As a clear reflection of Southeast Anatolian cuisine, Şanlıurfa’s kitchen culture is based on dishes with tomato paste, hot pepper, and spices. Recipes with remarkably high nutritional value in Şanlıurfa mostly define the guest hosting traditions in town. Legumes and wheat are often used in soups. A couple of Şanlıurfa’s traditional and regional dishes can be listed as: Ayran soup, acır annaziği, sarımsak aşı, sarı çorba, çağla aşı, pakla aşı, soğan tavası, pıt pıt, kaburga, hıttı bastırması, semsek, isot çömleği, mumbar, bamya çömleği, tatlı bamya, erik tavası, masluka, lolaz dürmüğü, mimbar, lebeni, borani, acır bastırması. As the leading original taste in Şanlıurfa, çiğ köfte (steak tartar a la turca) and its main (and hardest to obtain) ingredient “kuru isot” (dried Urfa red peppers) are fully integrated in the town’s kitchens.
The Black Sea
When compared to other Turkish regions, the Black Sea cuisine was more successful in preserving its authenticity. It is mainly shaped by fish, cornflour, and butter. With an abundance of butter, Black Sea cuisine has an extensive menu from hamsi kuşu (fried anchovy), to Laz halva and kuymak (melted cheese and cornmeal). Stuffed black cabbage, corn soup, and fish coup are among the must-taste dishes special to the Black Sea region.
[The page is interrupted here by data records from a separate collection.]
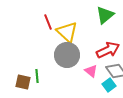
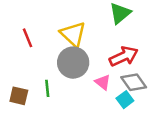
red line: (48, 22) -> (27, 38), moved
green line: (37, 76) -> (47, 88), moved

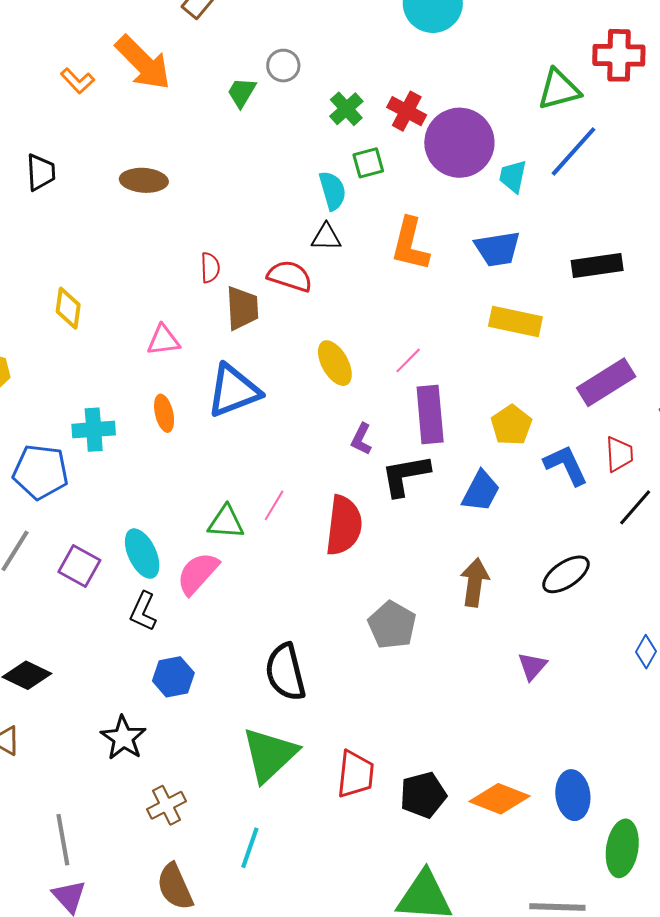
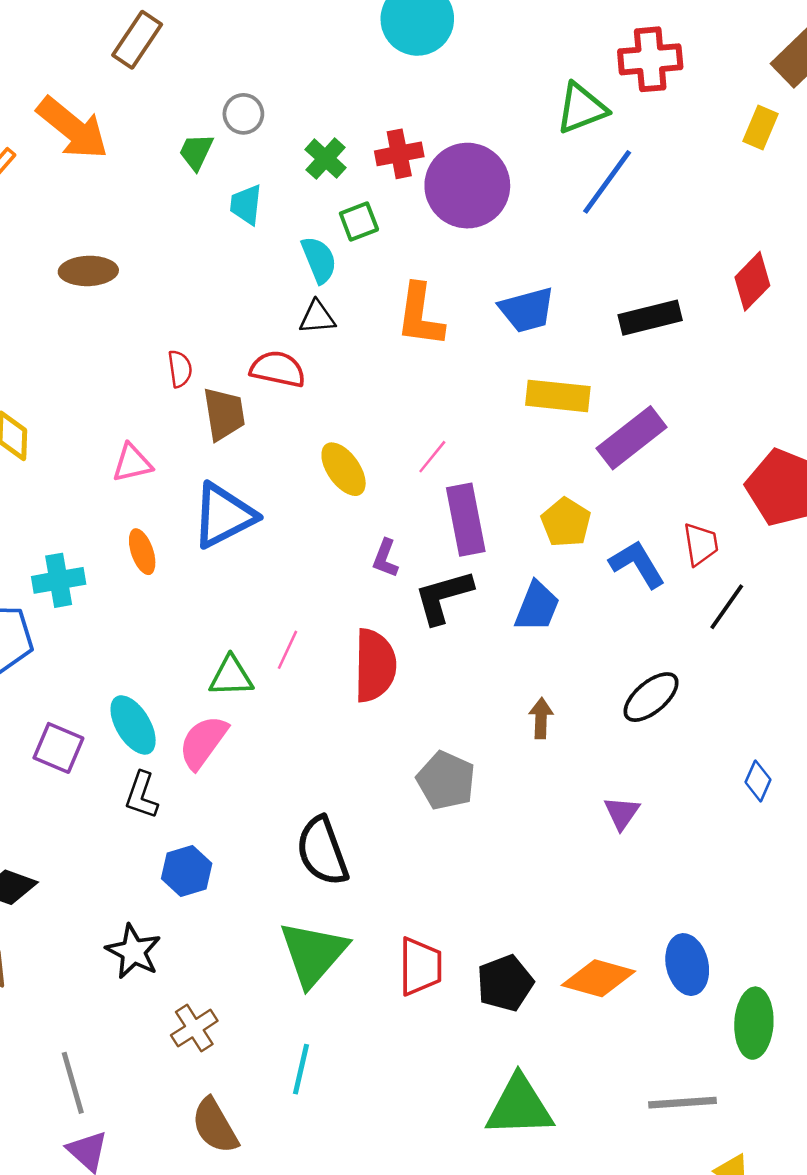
red cross: (407, 111) -> (399, 154), turned -33
cyan trapezoid: (513, 176) -> (246, 205), moved
purple rectangle: (606, 382) -> (632, 438), moved
brown arrow: (475, 582) -> (541, 718), size x0.7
The Aegean cuisine cannot be imagined without olive oil. Thus, olive oil dishes are the first to come to mind in the region. Black pepper, salt, thyme, and tulum cheese merged with olive oil is a unique recipe on its own. The second most important element in the Aegean cuisine is a thousand types of herbs. Nettle, wild radish, mallow, ivy, milk thistle, patience dock, chickweed, radiccho, sea beans, asparagus and many other herbs are used in the Aegean cuisine. Flavoured with olive oil, vegetables, herbs, and fish dishes reflect the characteristics of the Aegean very well. To be more exact, the most refined side of the regional cuisine can be found within numerous herbs.
If we are to sum up Hatay cuisine, we can say: Pomegranate syrup, regional greens, zahter (a blend of powdered thyme), and cold press olive oil. As another town famous for its food, Hatay offers an experimental kitchen culture with a synthesis of Turkish and Arabian cuisines. Wild herbs like thyme and sweet basil are also immensely popular in the town. Humus (mashed chickpeas with tahini), borani (a yoghurt appetizer) with spinach and zucchini, sembusek (a type of closed lahmajun), and oruk (ground meat and burghul burger) are among the dishes you must taste.